As traditional Moore’s law improvements slow down, we are now turning to custom chips to continue improving performance and efficiency. Innovations like Google’s Tensor Processing Units (TPUs) and Video Coding Units (VCUs) have been incredibly valuable at sustainably meeting the growing demand for machine learning and video distribution services, and we expect to see additional custom chips that meet the emerging needs of our customers and users.

But building custom chips is a complex and costly endeavor. In particular, the semiconductor industry faces a key challenge. Each successive generation (technology node) is achieving more modest benefits, often surpassed by the high costs of manufacturing the chips (e.g., semiconductor mask costs). As one example, after decades of improvements, the cost-per-bit of SRAM memory on our TPUs started increasing with new technology nodes starting with recent generations. To address these challenges, the industry is shifting away from giant monolithic chips. Instead, chip designers are adopting alternate approaches that combine several small chiplets into a single package.

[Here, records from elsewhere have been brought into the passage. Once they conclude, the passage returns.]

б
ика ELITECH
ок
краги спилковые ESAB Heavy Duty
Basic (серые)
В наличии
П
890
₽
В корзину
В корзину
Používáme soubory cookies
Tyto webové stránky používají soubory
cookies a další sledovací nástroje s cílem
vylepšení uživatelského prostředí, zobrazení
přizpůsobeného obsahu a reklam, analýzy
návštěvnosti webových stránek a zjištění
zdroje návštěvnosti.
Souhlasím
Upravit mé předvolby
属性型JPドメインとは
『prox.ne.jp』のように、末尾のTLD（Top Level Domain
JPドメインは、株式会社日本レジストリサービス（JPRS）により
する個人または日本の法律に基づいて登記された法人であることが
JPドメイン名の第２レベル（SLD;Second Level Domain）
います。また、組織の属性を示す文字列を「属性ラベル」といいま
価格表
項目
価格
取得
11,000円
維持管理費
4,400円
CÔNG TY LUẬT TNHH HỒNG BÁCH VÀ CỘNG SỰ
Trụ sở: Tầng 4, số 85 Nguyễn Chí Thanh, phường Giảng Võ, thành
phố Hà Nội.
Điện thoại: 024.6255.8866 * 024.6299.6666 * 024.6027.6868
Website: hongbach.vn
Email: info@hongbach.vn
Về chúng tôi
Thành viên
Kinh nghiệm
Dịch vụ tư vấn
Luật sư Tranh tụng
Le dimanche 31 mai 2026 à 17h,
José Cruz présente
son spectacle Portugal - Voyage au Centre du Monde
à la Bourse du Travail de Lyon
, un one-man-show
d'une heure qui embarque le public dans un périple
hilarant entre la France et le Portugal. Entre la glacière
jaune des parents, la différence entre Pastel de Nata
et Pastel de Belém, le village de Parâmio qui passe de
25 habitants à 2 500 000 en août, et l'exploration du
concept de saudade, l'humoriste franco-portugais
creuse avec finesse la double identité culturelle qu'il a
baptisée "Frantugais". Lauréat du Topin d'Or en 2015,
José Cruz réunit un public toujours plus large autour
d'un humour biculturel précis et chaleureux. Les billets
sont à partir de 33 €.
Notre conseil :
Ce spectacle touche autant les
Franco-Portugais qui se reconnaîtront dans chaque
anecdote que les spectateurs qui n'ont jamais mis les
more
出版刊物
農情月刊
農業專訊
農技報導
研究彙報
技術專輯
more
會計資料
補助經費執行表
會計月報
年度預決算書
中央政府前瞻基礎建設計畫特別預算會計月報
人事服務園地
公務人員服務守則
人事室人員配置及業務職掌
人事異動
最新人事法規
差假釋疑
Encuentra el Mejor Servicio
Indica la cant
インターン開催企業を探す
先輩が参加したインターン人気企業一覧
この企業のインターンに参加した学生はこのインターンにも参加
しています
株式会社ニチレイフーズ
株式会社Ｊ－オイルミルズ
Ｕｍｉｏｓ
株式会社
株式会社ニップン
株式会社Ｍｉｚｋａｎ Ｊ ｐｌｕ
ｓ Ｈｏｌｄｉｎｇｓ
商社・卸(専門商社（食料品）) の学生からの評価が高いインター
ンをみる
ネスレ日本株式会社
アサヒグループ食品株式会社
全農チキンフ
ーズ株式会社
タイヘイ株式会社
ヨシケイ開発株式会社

Chiplets come with several advantages. Their reduced die size improves yields and costs, but when connected and packaged together, chiplets can still provide the illusion of a large monolithic chip. The opportunity to mix-and-match different “building block” chiplets allows customized solutions to be quickly developed for different usage models. Additionally, different IP blocks can be manufactured in different process technologies best suited for the function: for example, input/output (I/O) blocks can be manufactured in older process technologies while performance-sensitive compute blocks can be built on the latest technology generation. Such heterogeneous technology matching can avoid the long delays associated with migrating the full IP portfolio to the leading technology node.

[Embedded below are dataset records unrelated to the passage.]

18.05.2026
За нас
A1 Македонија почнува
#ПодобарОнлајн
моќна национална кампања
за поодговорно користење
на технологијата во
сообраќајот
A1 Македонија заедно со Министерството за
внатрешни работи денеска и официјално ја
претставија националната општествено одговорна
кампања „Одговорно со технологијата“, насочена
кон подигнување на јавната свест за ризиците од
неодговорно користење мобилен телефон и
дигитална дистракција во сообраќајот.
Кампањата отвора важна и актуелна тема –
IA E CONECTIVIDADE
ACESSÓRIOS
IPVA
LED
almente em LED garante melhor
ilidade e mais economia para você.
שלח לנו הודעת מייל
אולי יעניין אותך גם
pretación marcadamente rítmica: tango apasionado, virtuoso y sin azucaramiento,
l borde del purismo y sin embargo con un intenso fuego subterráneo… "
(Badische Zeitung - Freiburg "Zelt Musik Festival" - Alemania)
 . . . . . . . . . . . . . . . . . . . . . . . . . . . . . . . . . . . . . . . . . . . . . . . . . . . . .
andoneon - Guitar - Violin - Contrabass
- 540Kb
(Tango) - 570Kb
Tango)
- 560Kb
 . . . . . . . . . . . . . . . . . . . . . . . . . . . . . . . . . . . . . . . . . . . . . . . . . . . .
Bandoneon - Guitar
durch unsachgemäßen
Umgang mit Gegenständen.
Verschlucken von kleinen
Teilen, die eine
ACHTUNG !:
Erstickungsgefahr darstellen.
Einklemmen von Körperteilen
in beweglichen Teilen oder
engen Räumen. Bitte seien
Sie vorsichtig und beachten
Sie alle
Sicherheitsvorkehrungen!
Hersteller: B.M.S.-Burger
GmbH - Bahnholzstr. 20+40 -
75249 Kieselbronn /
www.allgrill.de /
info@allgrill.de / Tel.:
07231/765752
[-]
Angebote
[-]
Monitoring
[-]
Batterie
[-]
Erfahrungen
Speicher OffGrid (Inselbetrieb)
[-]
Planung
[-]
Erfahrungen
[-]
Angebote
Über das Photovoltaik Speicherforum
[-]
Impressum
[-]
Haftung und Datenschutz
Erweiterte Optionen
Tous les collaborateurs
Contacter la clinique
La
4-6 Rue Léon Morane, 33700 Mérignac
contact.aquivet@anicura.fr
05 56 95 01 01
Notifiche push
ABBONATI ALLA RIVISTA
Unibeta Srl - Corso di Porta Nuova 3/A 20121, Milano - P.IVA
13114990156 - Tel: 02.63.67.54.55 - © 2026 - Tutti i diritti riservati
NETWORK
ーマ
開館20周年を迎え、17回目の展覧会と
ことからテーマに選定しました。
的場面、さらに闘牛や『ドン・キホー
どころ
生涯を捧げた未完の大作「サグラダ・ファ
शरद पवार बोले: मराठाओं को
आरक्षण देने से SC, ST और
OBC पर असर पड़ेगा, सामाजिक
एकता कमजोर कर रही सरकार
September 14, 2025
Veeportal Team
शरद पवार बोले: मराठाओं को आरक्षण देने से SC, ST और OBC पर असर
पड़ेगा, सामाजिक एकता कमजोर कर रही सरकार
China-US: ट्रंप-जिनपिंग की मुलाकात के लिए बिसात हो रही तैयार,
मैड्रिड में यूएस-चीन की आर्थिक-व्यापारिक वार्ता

However, chiplets also come with several challenges: increased complexity and costs for packaging and testing; potential power, area, and performance overheads associated with disaggregating the design over multiple chiplets; and increased supply chain complexity. Additionally, higher levels of the systems stack (e.g., operating system and scheduling subsystems) may need to become “chiplet-aware” to optimize for the added heterogeneity.

To realize the promise of chiplets and address their challenges, we believe that we need a broader chiplet ecosystem that adheres to a few key principles that we have historically seen to be effective:

  • The ecosystem needs to be open. Chiplet IPs need to be interoperable across different vendors and foundries, and support multiple process nodes (both mature and leading-edge) and packaging technologies. The ecosystem needs to support diverse customer use-cases, with reduced friction to customization, and support broad industry engagement and contribution.
  • The ecosystem needs to support complete end-to-end specifications including standardization across interfaces, protocols, packaging, testing, and manufacturing, to meet aggressive customer use-cases. For example, for some accelerator use-cases, the physical layer (the chiplet die-to-die interface) needs to support Tbps/mm bandwidth densities at nanosecond latencies and sub-pJ/bit energy efficiencies. Similarly, advanced cost-effective packaging options need to be supported including 3D integration. Likewise, the protocol stack needs to support PCIe, CXL, Arm® AMBA®, and other extensible custom solutions.
  • The ecosystem needs to address system-level aspects such as physical form factors, but also security, manageability, and reliability. Common interfaces are needed for discovery, configuration, monitoring, and out-of-band management. Chiplets need to be established with 100% trust on every boot, with appropriate cryptographic key exchanges with roots-of-trust. In-situ (in-system) testing and repairability is important from a quality and reliability perspective. Standardized physical footprints (standardized die-areas, common naming convention, choice of interposers, compatible power supplies) are important to drive common mechanical dimensions for easy system and package integration.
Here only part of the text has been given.